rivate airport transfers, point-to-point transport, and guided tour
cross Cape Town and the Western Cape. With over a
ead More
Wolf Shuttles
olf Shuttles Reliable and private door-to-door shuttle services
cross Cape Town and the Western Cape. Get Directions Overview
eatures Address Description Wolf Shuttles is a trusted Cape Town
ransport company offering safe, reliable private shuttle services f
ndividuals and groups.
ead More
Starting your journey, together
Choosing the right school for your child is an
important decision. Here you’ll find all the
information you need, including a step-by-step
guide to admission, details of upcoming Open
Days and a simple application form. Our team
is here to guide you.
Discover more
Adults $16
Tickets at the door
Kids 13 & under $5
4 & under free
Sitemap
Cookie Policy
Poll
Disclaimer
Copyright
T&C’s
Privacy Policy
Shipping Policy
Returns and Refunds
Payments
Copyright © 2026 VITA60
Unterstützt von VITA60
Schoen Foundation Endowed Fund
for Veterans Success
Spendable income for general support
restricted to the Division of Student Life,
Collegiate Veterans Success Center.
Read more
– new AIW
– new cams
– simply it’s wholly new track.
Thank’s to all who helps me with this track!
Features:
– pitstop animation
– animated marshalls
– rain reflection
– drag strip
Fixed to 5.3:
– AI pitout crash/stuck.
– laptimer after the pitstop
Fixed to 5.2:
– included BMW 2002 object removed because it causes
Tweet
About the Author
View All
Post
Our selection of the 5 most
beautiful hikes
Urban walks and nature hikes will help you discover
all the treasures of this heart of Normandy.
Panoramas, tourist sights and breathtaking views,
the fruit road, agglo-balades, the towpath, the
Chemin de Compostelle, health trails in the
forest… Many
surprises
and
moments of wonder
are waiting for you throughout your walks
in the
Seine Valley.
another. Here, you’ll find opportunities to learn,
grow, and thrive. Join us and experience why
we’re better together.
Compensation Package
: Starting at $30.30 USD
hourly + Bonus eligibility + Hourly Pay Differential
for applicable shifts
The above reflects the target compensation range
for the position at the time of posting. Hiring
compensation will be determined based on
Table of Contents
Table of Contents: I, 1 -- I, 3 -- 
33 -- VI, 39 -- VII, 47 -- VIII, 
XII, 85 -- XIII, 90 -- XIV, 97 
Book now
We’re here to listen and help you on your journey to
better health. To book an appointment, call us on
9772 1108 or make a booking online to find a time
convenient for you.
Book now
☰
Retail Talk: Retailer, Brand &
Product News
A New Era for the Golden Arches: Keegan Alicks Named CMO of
○ ○ ○
What you need to do:
Restate the records from above exactly as they read.

Answer to the problem:
rivate airport transfers, point-to-point transport, and guided tour
cross Cape Town and the Western Cape. With over a
ead More
Wolf Shuttles
olf Shuttles Reliable and private door-to-door shuttle services
cross Cape Town and the Western Cape. Get Directions Overview
eatures Address Description Wolf Shuttles is a trusted Cape Town
ransport company offering safe, reliable private shuttle services f
ndividuals and groups.
ead More
Starting your journey, together
Choosing the right school for your child is an
important decision. Here you’ll find all the
information you need, including a step-by-step
guide to admission, details of upcoming Open
Days and a simple application form. Our team
is here to guide you.
Discover more
Adults $16
Tickets at the door
Kids 13 & under $5
4 & under free
Sitemap
Cookie Policy
Poll
Disclaimer
Copyright
T&C’s
Privacy Policy
Shipping Policy
Returns and Refunds
Payments
Copyright © 2026 VITA60
Unterstützt von VITA60
Schoen Foundation Endowed Fund
for Veterans Success
Spendable income for general support
restricted to the Division of Student Life,
Collegiate Veterans Success Center.
Read more
– new AIW
– new cams
– simply it’s wholly new track.
Thank’s to all who helps me with this track!
Features:
– pitstop animation
– animated marshalls
– rain reflection
– drag strip
Fixed to 5.3:
– AI pitout crash/stuck.
– laptimer after the pitstop
Fixed to 5.2:
– included BMW 2002 object removed because it causes
Tweet
About the Author
View All
Post
Our selection of the 5 most
beautiful hikes
Urban walks and nature hikes will help you discover
all the treasures of this heart of Normandy.
Panoramas, tourist sights and breathtaking views,
the fruit road, agglo-balades, the towpath, the
Chemin de Compostelle, health trails in the
forest… Many
surprises
and
moments of wonder
are waiting for you throughout your walks
in the
Seine Valley.
another. Here, you’ll find opportunities to learn,
grow, and thrive. Join us and experience why
we’re better together.
Compensation Package
: Starting at $30.30 USD
hourly + Bonus eligibility + Hourly Pay Differential
for applicable shifts
The above reflects the target compensation range
for the position at the time of posting. Hiring
compensation will be determined based on
Table of Contents
Table of Contents: I, 1 -- I, 3 -- 
33 -- VI, 39 -- VII, 47 -- VIII, 
XII, 85 -- XIII, 90 -- XIV, 97 
Book now
We’re here to listen and help you on your journey to
better health. To book an appointment, call us on
9772 1108 or make a booking online to find a time
convenient for you.
Book now
☰
Retail Talk: Retailer, Brand &
Product News
A New Era for the Golden Arches: Keegan Alicks Named CMO of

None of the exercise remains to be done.